Rangers have hit back angrily at former chairman Malcolm Murray after he denied responsibility for the director pay packages that were this week revealed in the club’s annual accounts.
Murray spoke out after Rangers chief executive Craig Mather claimed that the former chairman decided the salaries of Charles Green and Brian Stockbridge.
Former chief executive Green received a total of £933,000 in less than 12 months at Ibrox, mostly made up of salary, bonus and severance pay, and finance director Stockbridge pocketed £400,000, about half of which was a bonus.
Murray, who was appointed chairman of Rangers soon after Green’s consortium of private and institutional investors bought the club’s assets and business and formed a new company, described Mather’s comments as “misleading and vexatious”.
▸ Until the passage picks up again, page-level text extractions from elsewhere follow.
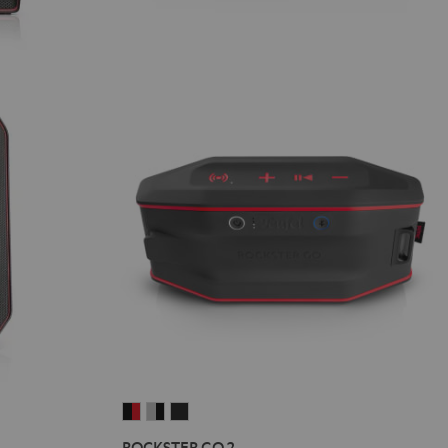
ROCKSTER
ROCKSTER
ROCKSTER
GO
GO
GO
ROCKSTER GO 2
But the Rangers board countered on Thursday night by accusing Murray of making “grossly misleading statements”.
The club, who this week dismissed a request to hold a vote on Murray’s potential re-entry to the board at the club’s annual general meeting, issued a list of their version of events, which read: “Mr Murray was appointed by Charles Green on June 14 2012 to Sevco Scotland (now Rangers Football Club Ltd). There were no institutions in the club then. The club IPO was on December 19 2012 so it is grossly inaccurate to say Mr Murray was put there by said institutions to oversee corporate governance.
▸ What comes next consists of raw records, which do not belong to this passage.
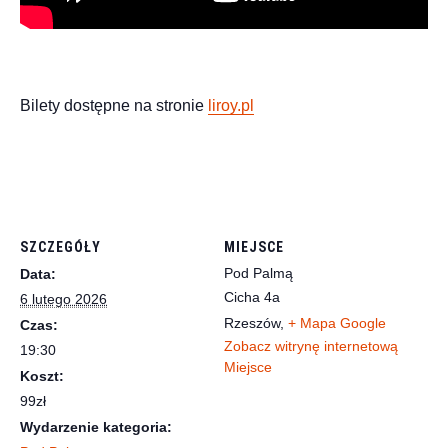
Bilety dostępne na stronie
liroy.pl
SZCZEGÓŁY
MIEJSCE
Pod Palmą
Data:
Cicha 4a
6 lutego 2026
Rzeszów
,
+ Mapa Google
Czas:
Zobacz witrynę internetową
19:30
Miejsce
Koszt:
99zł
Wydarzenie kategoria:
“Mr Murray proposed Craig Mather to the board.
“Mr Murray agreed Brian Stockbridge’s salary and bonus.
“Mr Murray agreed Mr Green’s salary and bonus.
“Mr Murray negotiated Mr Green’s compromise agreement and signed it off.
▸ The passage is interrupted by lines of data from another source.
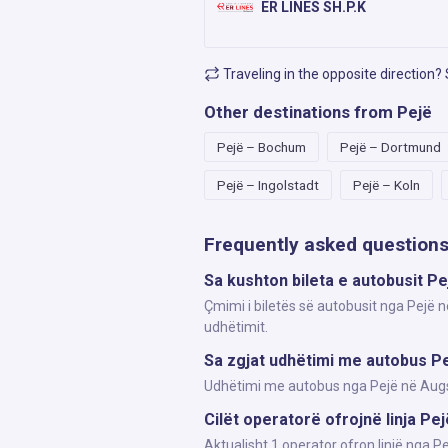
ER LINES SH.P.K
Traveling in the opposite direction?
Other destinations from Pejë
Pejë – Bochum
Pejë – Dortmund
Pejë – Ingolstadt
Pejë – Koln
Frequently asked question
Sa kushton bileta e autobusit P
Çmimi i biletës së autobusit nga Pejë n
udhëtimit.
Sa zgjat udhëtimi me autobus P
Udhëtimi me autobus nga Pejë në Augsbu
Cilët operatorë ofrojnë linja Pe
Aktualisht 1 operator ofron linjë nga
“Mr Murray was removed from the Pinsent Masons investigation (into Green’s alleged links with former owner Craig Whyte) by the board after leaking information to a third party.”
The statement continued: “The board of Rangers Football Club are appalled and saddened at the current demeanour of Mr Malcolm Murray and the damage that he is causing to the club and regard his behaviour as totally unbefitting a once respected practitioner in the City of London’s financial community.”